** What the task requires **
Your copy of the data below must be exact and must leave out all pictures.

[Records excerpted from a collection]
=== Section Start ===
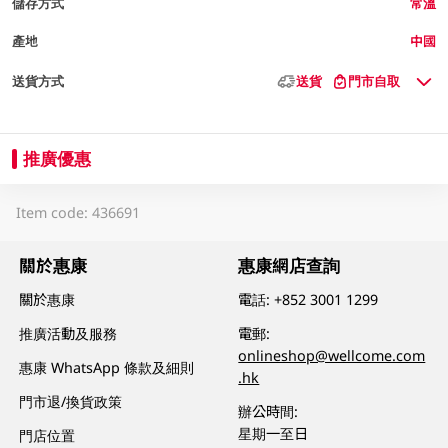
儲存方式
常溫
產地
中國
送貨方式
送貨
門市自取
推廣優惠
Item code: 436691
關於惠康
惠康網店查詢
關於惠康
電話:
+852 3001 1299
推廣活動及服務
電郵:
onlineshop@wellcome.com
惠康 WhatsApp 條款及細則
.hk
門市退/換貨政策
辦公時間:
星期一至日
門店位置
=== Section End ===
** Exercise result **
儲存方式
常溫
產地
中國
送貨方式
送貨
門市自取
推廣優惠
Item code: 436691
關於惠康
惠康網店查詢
關於惠康
電話:
+852 3001 1299
推廣活動及服務
電郵:
onlineshop@wellcome.com
惠康 WhatsApp 條款及細則
.hk
門市退/換貨政策
辦公時間:
星期一至日
門店位置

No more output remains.